Now Uenuku did not think at all of his cruel killing (kohuru), or of the possible consequences. Another year came round, and Uenuku had forgotten all about his murder. So he sent his children and people to obtain the fruit (or product) of his preserves at Matikotai, and at Porangahau. They went, a large number, both men and women, 70 in all; and on their arrival at Tawheta's town (pa), he took them unawares and killed them, they being all unarmed and unapprehensive. Hence arose the deadly feud between Uenuku and Tawheta. Four of Uenuku's sons were slain on this occasion, namely, Maputukiterangi, Ropanui, Mahinaiteata, and Whiwhingaiterangi, while the fifth, named Rongouaroa, hardly escaped with his life, being the only survivor of the whole party. He, however, had been severely wounded; his skull was hacked and broken in, and he was left for dead by the foe, on the ground among the others. Tawheta and his people,

[Footnote] * Heralds, or messengers, on such high occasions, acted in a very careful and formal ceremonious manner, and only (at first) answered the questions put to them by the chief of the place. Instances have been known where they have been severely beaten, and wounded, and even killed! at the first outbursts of grief and passion, for their sudden and abrupt relation of bad tidings. Hence, such news was almost invariably carried by a relative or a chief.

[Footnote] † By “the property (taonga) lying on the ground,” I understand the fruits of the karaka trees, which were rigidly preserved, and were gathered up in large quantities to be stored or food in the late autumn season. (See “Trans. N. Z. Inst.,” Vol. XIII., p. 25, last paragraph).

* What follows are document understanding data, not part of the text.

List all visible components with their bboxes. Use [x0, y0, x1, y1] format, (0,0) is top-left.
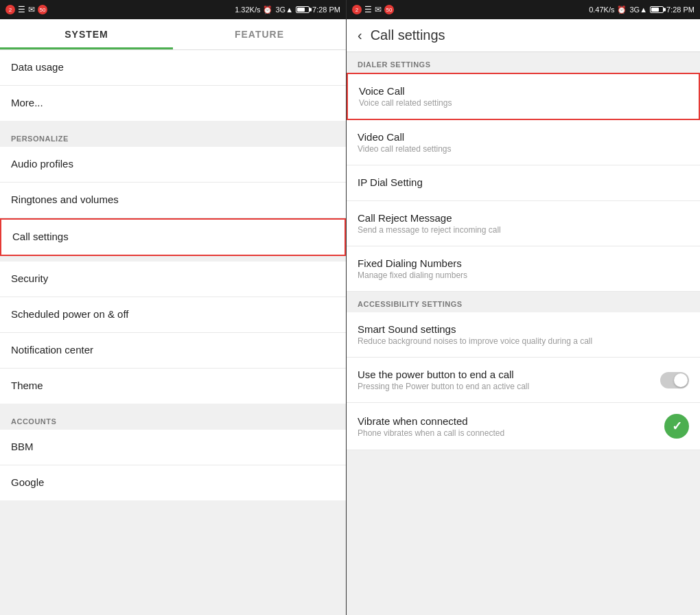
dialer-settings-group: Voice Call Voice call related settings V… [347, 73, 700, 292]
settings-item-scheduled-power[interactable]: Scheduled power on & off [0, 297, 346, 333]
fixed-dialing-text: Fixed Dialing Numbers Manage fixed diali… [358, 257, 689, 280]
personalize-group: Audio profiles Ringtones and volumes Cal… [0, 147, 346, 256]
divider-1 [0, 121, 346, 126]
back-button[interactable]: ‹ [358, 27, 362, 43]
status-bar-right: 2 ☰ ✉ 50 0.47K/s ⏰ 3G▲ 7:28 PM [347, 0, 700, 19]
right-panel: 2 ☰ ✉ 50 0.47K/s ⏰ 3G▲ 7:28 PM ‹ Call se… [347, 0, 700, 615]
vibrate-subtitle: Phone vibrates when a call is connected [358, 428, 657, 438]
status-right-left-icons: 2 ☰ ✉ 50 [352, 5, 394, 14]
second-group: Security Scheduled power on & off Notifi… [0, 262, 346, 404]
email-icon-right: ✉ [375, 5, 382, 14]
settings-item-theme[interactable]: Theme [0, 369, 346, 404]
bbm-icon: ☰ [18, 5, 25, 14]
vibrate-checkmark[interactable] [664, 414, 689, 439]
settings-item-ringtones[interactable]: Ringtones and volumes [0, 183, 346, 218]
notification-badge-right-1: 2 [352, 5, 362, 14]
power-button-toggle[interactable] [660, 372, 689, 388]
network-speed-right: 0.47K/s [589, 5, 614, 14]
network-speed-left: 1.32K/s [235, 5, 260, 14]
personalize-label: PERSONALIZE [0, 126, 346, 147]
right-item-fixed-dialing[interactable]: Fixed Dialing Numbers Manage fixed diali… [347, 246, 700, 292]
smart-sound-text: Smart Sound settings Reduce background n… [358, 323, 689, 346]
signal-icon: 3G▲ [275, 5, 293, 14]
voice-call-text: Voice Call Voice call related settings [359, 85, 688, 108]
right-header: ‹ Call settings [347, 19, 700, 52]
call-reject-text: Call Reject Message Send a message to re… [358, 212, 689, 235]
status-bar-left: 2 ☰ ✉ 50 1.32K/s ⏰ 3G▲ 7:28 PM [0, 0, 346, 19]
tab-bar: SYSTEM FEATURE [0, 19, 346, 50]
alarm-icon-right: ⏰ [617, 5, 627, 14]
accounts-label: ACCOUNTS [0, 409, 346, 430]
battery-icon-left [296, 6, 310, 13]
right-item-video-call[interactable]: Video Call Video call related settings [347, 120, 700, 165]
ringtones-title: Ringtones and volumes [11, 194, 335, 205]
accounts-group: BBM Google [0, 430, 346, 500]
fixed-dialing-title: Fixed Dialing Numbers [358, 257, 689, 269]
bbm-icon-right: ☰ [364, 5, 372, 14]
email-icon: ✉ [28, 5, 35, 14]
more-title: More... [11, 97, 335, 108]
settings-item-call-settings[interactable]: Call settings [0, 218, 346, 256]
alarm-icon: ⏰ [263, 5, 272, 14]
settings-item-notification[interactable]: Notification center [0, 333, 346, 369]
power-button-subtitle: Pressing the Power button to end an acti… [358, 382, 653, 391]
divider-3 [0, 404, 346, 409]
vibrate-text: Vibrate when connected Phone vibrates wh… [358, 415, 657, 438]
right-item-smart-sound[interactable]: Smart Sound settings Reduce background n… [347, 312, 700, 358]
ip-dial-text: IP Dial Setting [358, 176, 689, 189]
smart-sound-subtitle: Reduce background noises to improve voic… [358, 336, 689, 346]
right-item-voice-call[interactable]: Voice Call Voice call related settings [347, 73, 700, 120]
power-button-text: Use the power button to end a call Press… [358, 369, 653, 391]
right-item-vibrate[interactable]: Vibrate when connected Phone vibrates wh… [347, 403, 700, 450]
signal-icon-right: 3G▲ [629, 5, 647, 14]
call-settings-title: Call settings [12, 231, 334, 242]
call-reject-title: Call Reject Message [358, 212, 689, 224]
tab-system[interactable]: SYSTEM [0, 19, 173, 49]
dialer-settings-label: DIALER SETTINGS [347, 52, 700, 73]
time-left: 7:28 PM [312, 5, 340, 14]
settings-item-audio-profiles[interactable]: Audio profiles [0, 147, 346, 183]
right-settings-content: DIALER SETTINGS Voice Call Voice call re… [347, 52, 700, 615]
audio-profiles-title: Audio profiles [11, 158, 335, 170]
status-left-icons: 2 ☰ ✉ 50 [5, 5, 47, 14]
status-right-right-info: 0.47K/s ⏰ 3G▲ 7:28 PM [589, 5, 695, 14]
left-settings-content: Data usage More... PERSONALIZE Audio pro… [0, 50, 346, 615]
power-button-title: Use the power button to end a call [358, 369, 653, 380]
settings-item-bbm[interactable]: BBM [0, 430, 346, 465]
divider-2 [0, 256, 346, 262]
smart-sound-title: Smart Sound settings [358, 323, 689, 335]
google-title: Google [11, 476, 335, 488]
video-call-subtitle: Video call related settings [358, 144, 689, 154]
app-badge-right: 50 [384, 5, 394, 14]
settings-item-more[interactable]: More... [0, 86, 346, 121]
notification-badge-1: 2 [5, 5, 15, 14]
video-call-text: Video Call Video call related settings [358, 131, 689, 154]
scheduled-power-title: Scheduled power on & off [11, 308, 335, 320]
tab-feature[interactable]: FEATURE [173, 19, 346, 49]
right-item-call-reject[interactable]: Call Reject Message Send a message to re… [347, 201, 700, 246]
app-badge: 50 [38, 5, 47, 14]
right-panel-title: Call settings [371, 27, 445, 43]
settings-item-google[interactable]: Google [0, 465, 346, 500]
time-right: 7:28 PM [666, 5, 695, 14]
ip-dial-title: IP Dial Setting [358, 176, 689, 188]
vibrate-title: Vibrate when connected [358, 415, 657, 427]
voice-call-title: Voice Call [359, 85, 688, 97]
bbm-title: BBM [11, 441, 335, 452]
security-title: Security [11, 272, 335, 284]
settings-item-security[interactable]: Security [0, 262, 346, 297]
video-call-title: Video Call [358, 131, 689, 143]
call-reject-subtitle: Send a message to reject incoming call [358, 225, 689, 235]
right-item-power-button[interactable]: Use the power button to end a call Press… [347, 358, 700, 403]
notification-title: Notification center [11, 344, 335, 356]
theme-title: Theme [11, 380, 335, 391]
status-right-info: 1.32K/s ⏰ 3G▲ 7:28 PM [235, 5, 340, 14]
settings-item-data-usage[interactable]: Data usage [0, 50, 346, 86]
battery-icon-right [650, 6, 664, 13]
data-usage-title: Data usage [11, 61, 335, 73]
right-item-ip-dial[interactable]: IP Dial Setting [347, 165, 700, 201]
fixed-dialing-subtitle: Manage fixed dialing numbers [358, 270, 689, 280]
top-group: Data usage More... [0, 50, 346, 121]
left-panel: 2 ☰ ✉ 50 1.32K/s ⏰ 3G▲ 7:28 PM SYSTEM FE… [0, 0, 347, 615]
voice-call-subtitle: Voice call related settings [359, 98, 688, 108]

The close of Tawheta's passionate sentence may have reference to his slain sister, or to the women who would be sure to come thither in the karaka gathering party. At all events, the meaning is,—a full, stern, and dreadful revenge!

[Footnote] ‡ “70” (passim) always means a large and fully complete number for that particular purpose; sometimes, when a very large number was required, it would be twice 70=140; and, also, 170; but always so as to take in the 7 unit.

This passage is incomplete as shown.